I cannot say definitively that this property damage was done by a supporter of President Obama – but I think that there is a high probability of that being the case. I do not believe the President would endorse this sort of bad behavior.  In fact, I’m sure he would not.  This speaks not to the President but to a hooligan who happens to support him and who has little respect for other people’s rights or property.

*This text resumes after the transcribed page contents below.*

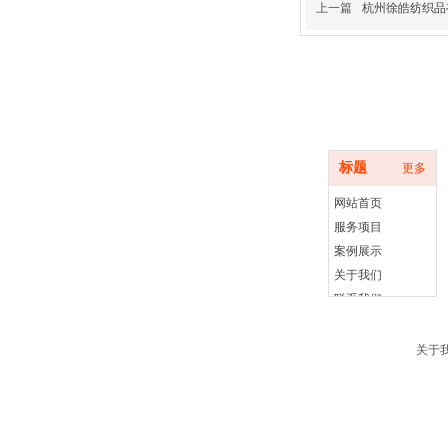
上一篇
杭州徐皓纺织品
底部导航
标题
更多
网站首页
服务项目
案例展示
关于我们
联系我们
关于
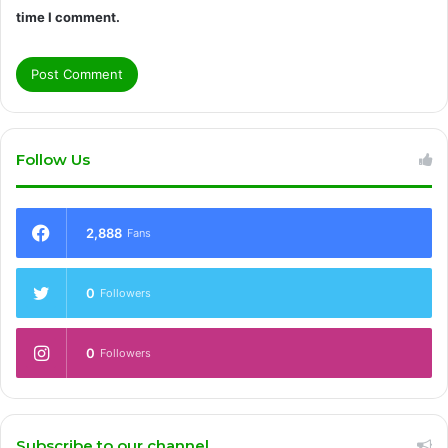
time I comment.
Follow Us
2,888
Fans
0
Followers
0
Followers
Subscribe to our channel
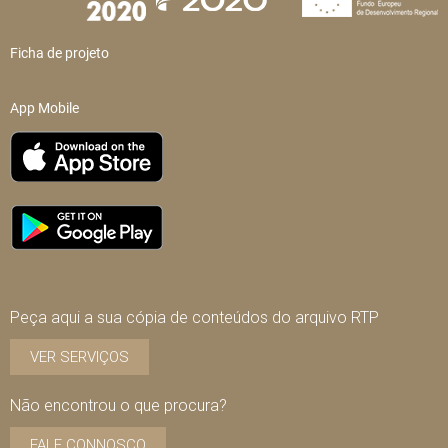
Ficha de projeto
App Mobile
Peça aqui a sua cópia de conteúdos do arquivo RTP
VER SERVIÇOS
Não encontrou o que procura?
FALE CONNOSCO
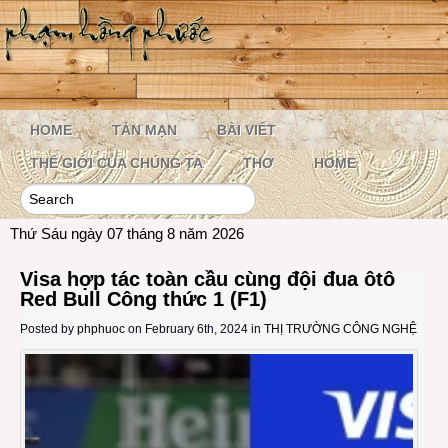
HOME
TẢN MẠN
BÀI VIẾT
THẾ GIỚI CỦA CHÚNG TA
THƠ
HOME
Thứ Sáu ngày 07 tháng 8 năm 2026
Visa hợp tác toàn cầu cùng đội đua ôtô
Red Bull Công thức 1 (F1)
Posted by
phphuoc
on February 6th, 2024 in
THỊ TRƯỜNG CÔNG NGHỆ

Well, cars can be touched up and re-painted.  In the ultimate scheme of things this is not a big deal and both my car and I will survive this episode.  My car, however, will potentially be subject to yet more damage in the months ahead because, if anything, this has simply firmed my resolve to display my bumper stickers and to voice my opinion.

I mentioned in an earlier post that when I was in college I was ambushed by three thugs who kicked me unconscious and stole what little I had on me.  I spent five days in the hospital with a concussion – and came close to losing the sight in my left eye.  The worst part of this episode was breaking this news to my parents.  I made a full recovery and the incident lingered with me only as a bad memory.

My parents wanted me to transfer schools – or at the least – find an apartment away from school and commute to classes.  I thought about that suggestion and realized that their only motivation was concern for my well-being.  But I felt they were wrong and I told them why I thought so.

“There are good people and bad in the world.  They come in both sexes; they come in every color; they subscribe to every religion or lack of one; they are young and middle-aged and they are old; the are rich and they are poor.  But if all the good people run away and try to hide themselves from the bad ones – those people will eventually find them.  No, I refuse to change where I live because a few cowardly thugs mugged me.  I won’t give them the satisfaction of scaring me into moving.”

I stayed and lived in that neighborhood for many years until moving out west – and I am grateful that I never had a repeat performance of that grizzly encounter that winter night.

So I will continue to display my bumper stickers on my wounded vehicle until the election this November.  I am offering up my car as a willing sacrifice.

But it does make me wonder…

If some of the President’s supporters are willing to engage in this sort of activity before the incendiary and divisive rhetoric of the campaign has even begun, what will they do should their candidate lose his bid for re-election?